If you’re interested, I can help you to improve the Chinese tracks of Clozemaster. Perhaps this file, which contains the full list of Tatoeba sentences (extracted some time ago), segmented both in Traditional and Chinese characters, could be useful.

1 Like

Thanks a lot Mike, I see you’ve updated the HSK5 collection. Much much appreciated! I’m going to try it out a bit and let you know if the new imports went smoothly. It seems to me as per a quick browse through the new sentences that there might have been lots of imports for clozewords that were already included in the initial 2000 sentences. However, it also seems all the words that were missing up to now have been added :slight_smile: yay!

I haven’t stood an HSK test yet, but I’ve been following the HSK4 course of an official institute (Confucius Institute). In my experience, doing the Clozemaster collections up to HSK4 was extremely helpful in understanding the course. Other skills I’ve had to develop where being more spontaneous orally, being able to read a bit lengthier unknown texts, and a couple grammar points. I did so both by making tandems and paying attention to the explanations of the teacher. There are online free resources as well for those grammar points, but I believe they are protected and couldn’t be used by Clozemaster.

Once I’m done with HSK5, in about a month and a half, I will come back to this topic and will hopefully give a more informed and thought-through answer to your question.

Have a nice day


@Ilraon, I saw on the “Learning Mandarin Chinese” thread that you only started learning simplified Mandarin in Nov 2019. I’m really impressed that you’re taking the HSK5 after such a short time.

I don’t know if I’ll stick with it long enough to get that far, but if I do, I’ll be glad that you prompted improvements to the HSK collections! I’m taking the HSK1 next month just for fun and am currently partway through the HSK2 collection.

Thank you! It’s indeed a fun detail. All in all, having fun or finding anything interesting along the way matters more than speed in all cases! Such that I believe my case is not necessarily more shiny than someone who would’ve learnt in ten years.

1 Like

Hello, I was supposed to do HSK5 today, but due to me messing up with PCR test certificates, I can’t write it.
I do have a couple remarks on the update:

  • Some sentences are pretty long. One instance is, a dozen or so sentences are excerpts from speeches of presidents of the USA. Listening to them sometimes takes about a minute each.

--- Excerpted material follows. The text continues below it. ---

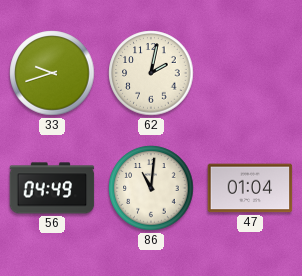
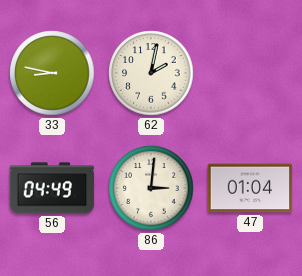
33: 9:42 -> 8:47
86: 11:01 -> 3:01
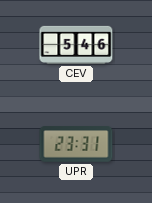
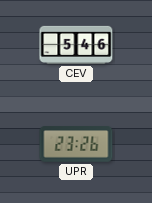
UPR: 23:31 -> 23:26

  • Some are duplicates ; rarely with exactly the same clozeword, most often with a different clozeword in the sentence which is still interesting.

  • Some words which were listed “not in tatoeba” in your other posts, actually appear in the update

  • a few characters use traditional instead of simplified mandarin, as was already noted in other places of clozemaster, which messes up the audio (usually those characters are skipped by the TTS altogether). This issue is really perplexing to me because the conversion from traditional to simplified characters doesn’t appear to be difficult, I’m wondering why those mistakes exist in the first place.

  • some sentences have no pinyin for some reason

  • most sentences have a really well adapted level (they use multiple hsk5 words and are appropriate to prepare it)

  • As the update is only to HSK5, there are still potentially some missing words in HSK4, but I believe not too many. (One instance, to my knowledge, is 符合). I might check all the words of HSK4 to make sure.

In terms of how well that prepares for the HSK5, even though I didn’t do it, I did practice for it, and my weakest area was reading and writing. This is logical considering I always work with audio mode. There is an other reason, though: HSK5 reading actually uses vocabulary beyond the scope of HSK5 - I think they expect you to have a full command of the HSK5 vocabulary, and understand a bit more. Besides, Clozemaster doesn’t fully train you to write - for this it’s still better to just exchange with real people who’ll correct you. My grammar was also not quite to the level.
All in all, I’d say having fully mastered Clozemaster’s HSK5 gives good chances of passing the test, but only if one pays attention to the global context of the sentences, and not just the clozewords. Best would probably be to follow a HSK5 course in parallel to self-study with Clozemaster.

/edit : one such example

So sorry to hear you didn’t get to take the test!